As a grown-up, now in charge of my own Thanksgiving meal, several years ago my wife had planned to make a cranberry sauce using a combination of fresh cranberries and cherries, and I said fine, do what you want, but I’m eating the canned stuff, because that’s what you do on Thanksgiving.

I will cut to the chase, readers: the fresh cranberry sauce was far superior, because, let’s face it, the canned sauce is kind of creepy.

Anyway, I realized that my attachment to the canned sauce had nothing to do with its taste or quality, but was rather rooted in my nostalgia for my childhood Thanksgivings, particularly when my grandmother was still alive and the branches of the family, including all the cousins, would gather for a couple of days. I remember that canned sauce, sliced into portions, next to the rolls and stuffing and potatoes and yams and … you get the idea.

We almost never have those gatherings anymore, because we’re all grown up with our own adult lives, and also, a good number of the people who were once at those gatherings are no longer with us. I miss them.

There is nothing wrong with nostalgia as an emotional response to the passage of time. It can be fun and heartening to remember the “good old days” and reflect on how the world has changed, and perhaps even lament some of the changes time has wrought.

But nostalgia as an operating ethos for an organization or institution is another matter. Nostalgia, by definition, is a personal response to the past, and confusing the personal for the universal has the potential to do great damage.

I’m extra sensitive to this issue because I recently received a thorough and thoughtful critique of my book Sustainable. Resilient. Free.: The Future of Public Higher Education via email. I appreciated the depth of engagement and exchange, and there were a number of criticisms that were well taken, but there was one critique I rejected—specifically that my correspondent thought the book was championing a kind of nostalgia for what universities used to be, and that this was a weakness in my argument.

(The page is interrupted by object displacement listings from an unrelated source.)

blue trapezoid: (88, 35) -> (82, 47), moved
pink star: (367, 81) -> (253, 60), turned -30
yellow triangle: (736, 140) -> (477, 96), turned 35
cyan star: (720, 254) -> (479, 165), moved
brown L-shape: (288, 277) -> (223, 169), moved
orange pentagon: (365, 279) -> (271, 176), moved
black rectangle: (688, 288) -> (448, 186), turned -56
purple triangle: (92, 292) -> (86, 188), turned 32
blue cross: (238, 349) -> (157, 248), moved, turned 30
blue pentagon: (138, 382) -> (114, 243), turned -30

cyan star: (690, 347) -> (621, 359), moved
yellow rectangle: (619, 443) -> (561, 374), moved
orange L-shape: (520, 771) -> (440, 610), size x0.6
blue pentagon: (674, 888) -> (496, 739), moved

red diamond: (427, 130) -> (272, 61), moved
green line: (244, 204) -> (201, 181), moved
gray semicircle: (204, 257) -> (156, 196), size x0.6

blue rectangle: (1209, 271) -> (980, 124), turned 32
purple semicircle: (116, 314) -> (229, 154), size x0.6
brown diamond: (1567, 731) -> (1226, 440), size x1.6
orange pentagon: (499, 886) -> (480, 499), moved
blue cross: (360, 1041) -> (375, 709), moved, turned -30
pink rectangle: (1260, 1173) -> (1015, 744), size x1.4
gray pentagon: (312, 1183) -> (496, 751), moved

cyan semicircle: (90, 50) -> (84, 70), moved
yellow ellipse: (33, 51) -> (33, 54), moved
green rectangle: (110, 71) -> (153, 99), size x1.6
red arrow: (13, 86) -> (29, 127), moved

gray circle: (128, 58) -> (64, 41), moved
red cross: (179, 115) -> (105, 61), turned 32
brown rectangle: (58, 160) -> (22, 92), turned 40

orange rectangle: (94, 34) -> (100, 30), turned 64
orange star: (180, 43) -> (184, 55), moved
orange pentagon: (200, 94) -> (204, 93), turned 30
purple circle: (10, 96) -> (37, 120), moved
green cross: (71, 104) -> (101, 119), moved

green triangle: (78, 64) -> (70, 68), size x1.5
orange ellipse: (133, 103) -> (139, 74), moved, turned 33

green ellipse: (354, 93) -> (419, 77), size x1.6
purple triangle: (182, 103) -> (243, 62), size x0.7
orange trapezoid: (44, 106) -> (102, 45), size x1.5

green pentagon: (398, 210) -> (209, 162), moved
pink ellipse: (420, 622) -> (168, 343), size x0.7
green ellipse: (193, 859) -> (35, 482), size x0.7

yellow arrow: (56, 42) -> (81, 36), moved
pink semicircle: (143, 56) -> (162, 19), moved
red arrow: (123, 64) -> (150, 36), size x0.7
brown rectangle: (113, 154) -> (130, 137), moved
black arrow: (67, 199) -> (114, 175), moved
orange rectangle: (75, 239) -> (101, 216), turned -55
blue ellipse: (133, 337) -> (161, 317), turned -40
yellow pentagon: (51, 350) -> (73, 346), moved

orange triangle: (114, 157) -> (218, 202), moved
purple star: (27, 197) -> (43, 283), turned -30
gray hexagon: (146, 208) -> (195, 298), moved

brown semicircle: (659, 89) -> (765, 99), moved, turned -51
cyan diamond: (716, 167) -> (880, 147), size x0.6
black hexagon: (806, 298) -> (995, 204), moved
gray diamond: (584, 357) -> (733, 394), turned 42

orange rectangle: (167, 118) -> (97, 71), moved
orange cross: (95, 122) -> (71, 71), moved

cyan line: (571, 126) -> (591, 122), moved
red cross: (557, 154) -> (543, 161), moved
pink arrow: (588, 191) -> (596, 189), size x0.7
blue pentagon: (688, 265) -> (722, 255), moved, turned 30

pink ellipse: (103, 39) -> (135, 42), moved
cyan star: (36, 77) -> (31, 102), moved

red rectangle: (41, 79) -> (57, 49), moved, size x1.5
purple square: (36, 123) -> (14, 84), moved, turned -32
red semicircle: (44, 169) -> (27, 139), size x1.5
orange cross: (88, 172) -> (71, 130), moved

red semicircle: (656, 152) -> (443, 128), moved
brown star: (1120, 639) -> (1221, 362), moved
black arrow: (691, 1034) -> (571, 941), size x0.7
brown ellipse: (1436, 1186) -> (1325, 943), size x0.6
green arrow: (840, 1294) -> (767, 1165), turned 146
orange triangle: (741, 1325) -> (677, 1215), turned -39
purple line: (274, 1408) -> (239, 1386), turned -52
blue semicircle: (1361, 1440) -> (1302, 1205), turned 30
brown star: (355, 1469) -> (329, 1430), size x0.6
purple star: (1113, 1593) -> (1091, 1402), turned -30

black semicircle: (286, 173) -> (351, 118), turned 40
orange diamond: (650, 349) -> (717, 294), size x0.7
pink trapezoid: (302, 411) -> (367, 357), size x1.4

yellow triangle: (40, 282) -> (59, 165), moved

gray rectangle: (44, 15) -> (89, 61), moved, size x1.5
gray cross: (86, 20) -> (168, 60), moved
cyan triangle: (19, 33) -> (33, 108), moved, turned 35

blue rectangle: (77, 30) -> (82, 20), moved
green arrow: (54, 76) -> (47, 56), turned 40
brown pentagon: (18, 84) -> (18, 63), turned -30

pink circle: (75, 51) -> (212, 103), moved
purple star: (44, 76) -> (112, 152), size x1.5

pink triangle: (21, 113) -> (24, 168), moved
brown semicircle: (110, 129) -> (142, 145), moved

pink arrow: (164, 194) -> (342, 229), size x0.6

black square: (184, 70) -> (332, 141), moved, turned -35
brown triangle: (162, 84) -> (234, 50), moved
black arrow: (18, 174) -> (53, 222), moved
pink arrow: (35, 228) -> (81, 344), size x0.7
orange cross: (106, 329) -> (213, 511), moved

I rejected the argument, because in the book I try to take pains to say that there is no time in the past that is worthy of exact emulation. When college was an affordable public good—what I advocate for achieving today—it was primarily (almost exclusively) the province of the white (and predominantly male) majority.

Rather than expressing a nostalgia for the past, I’m expressing a hope for the future, where the theoretical promise of higher education as a route to enhanced intellectual, social and economic lives is accessible to all.

Nostalgia is specifically the enemy of this goal because it substitutes an unthinking emotional connection for the substantive tangible practices, the same way I clung to my canned cranberry sauce and was on the verge of missing out on the superior fresh stuff.

I think guarding against nostalgia is actually important in all aspects of higher ed. Earlier this year I detected a certain potentially harmful nostalgia for in-person classes coming out of the pandemic. I’m a strong believer in the power of those human interactions as a component of the learning experience, but at the same time, I was concerned that we would miss the opportunity to learn about what else students may need to help recover from the disruption of the pandemic.

The nostalgia seemed tied to a desire to forget the recent past in order to return to an earlier time that was more comfortable, more known, rather than necessarily superior in terms of student learning. It’s important to take advantage of what’s been learned along the way about what might have been nonideal in the past.

So it’s possible that I’m overly sensitive to signs of nostalgic thinking, but I think I detected one in a recent tweet from Jonathan Haidt championing a new initiative from the organization he cofounded, Heterodox Academy.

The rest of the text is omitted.